=== Section Start ===

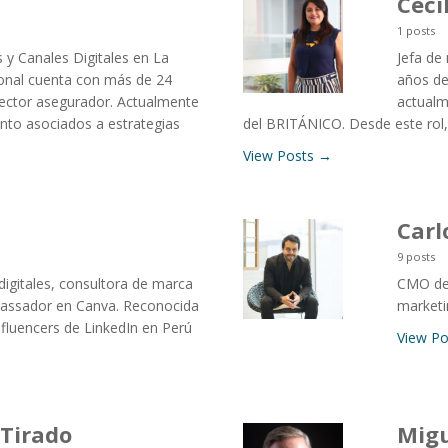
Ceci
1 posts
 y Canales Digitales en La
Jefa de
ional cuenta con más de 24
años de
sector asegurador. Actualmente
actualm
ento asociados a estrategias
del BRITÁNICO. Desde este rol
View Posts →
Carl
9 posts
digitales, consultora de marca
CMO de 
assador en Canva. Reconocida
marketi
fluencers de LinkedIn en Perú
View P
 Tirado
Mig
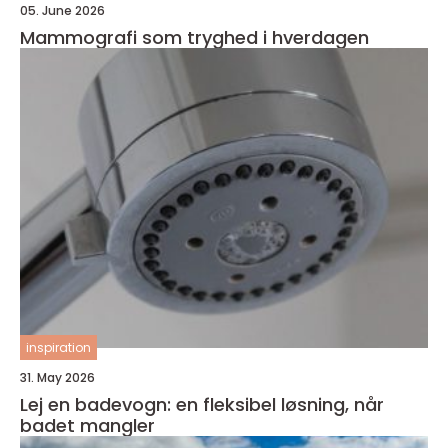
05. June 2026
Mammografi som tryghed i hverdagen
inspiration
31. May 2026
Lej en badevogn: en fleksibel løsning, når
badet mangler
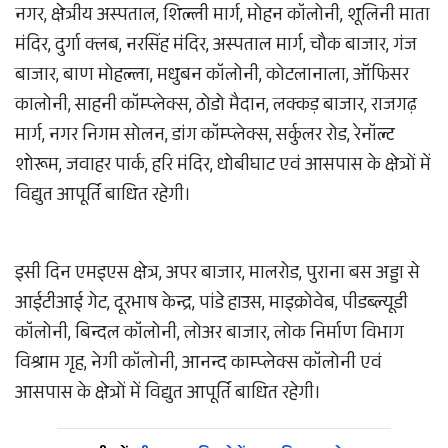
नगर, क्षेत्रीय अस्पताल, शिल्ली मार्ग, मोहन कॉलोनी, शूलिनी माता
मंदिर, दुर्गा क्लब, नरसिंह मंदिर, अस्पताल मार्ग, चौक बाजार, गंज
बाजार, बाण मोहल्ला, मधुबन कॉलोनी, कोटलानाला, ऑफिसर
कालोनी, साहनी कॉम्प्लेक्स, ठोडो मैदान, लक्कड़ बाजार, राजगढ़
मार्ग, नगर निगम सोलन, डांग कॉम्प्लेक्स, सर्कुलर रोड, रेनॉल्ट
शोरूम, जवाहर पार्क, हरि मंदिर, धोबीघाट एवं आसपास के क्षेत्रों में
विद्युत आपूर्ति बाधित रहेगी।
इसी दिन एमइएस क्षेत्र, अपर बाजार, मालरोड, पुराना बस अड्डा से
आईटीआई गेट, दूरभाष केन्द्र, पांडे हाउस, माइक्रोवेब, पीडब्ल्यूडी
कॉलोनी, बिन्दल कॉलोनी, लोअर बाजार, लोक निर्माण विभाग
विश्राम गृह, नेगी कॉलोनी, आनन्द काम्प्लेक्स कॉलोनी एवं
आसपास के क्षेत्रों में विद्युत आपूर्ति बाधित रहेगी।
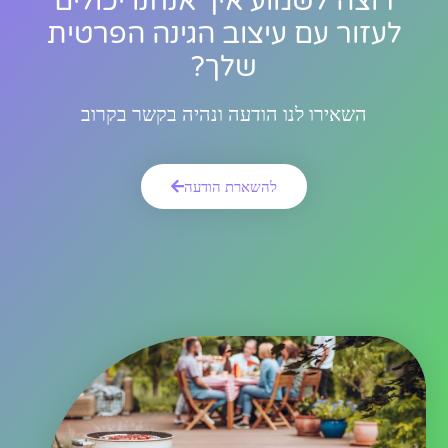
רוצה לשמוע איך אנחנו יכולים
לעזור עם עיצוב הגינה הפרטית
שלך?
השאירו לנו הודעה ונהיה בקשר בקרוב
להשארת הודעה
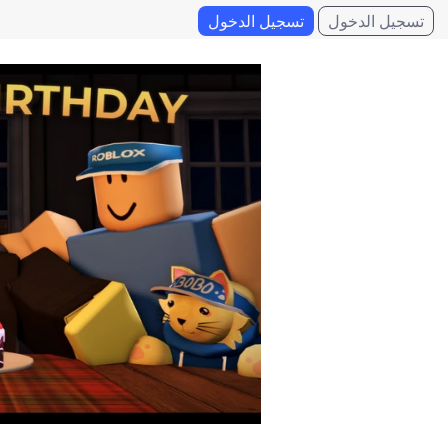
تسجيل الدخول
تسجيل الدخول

=== Section End ===

All lines of the material that contain the word "הודעה" should be listed.

השאירו לנו הודעה ונהיה בקשר בקרוב
להשארת הודעה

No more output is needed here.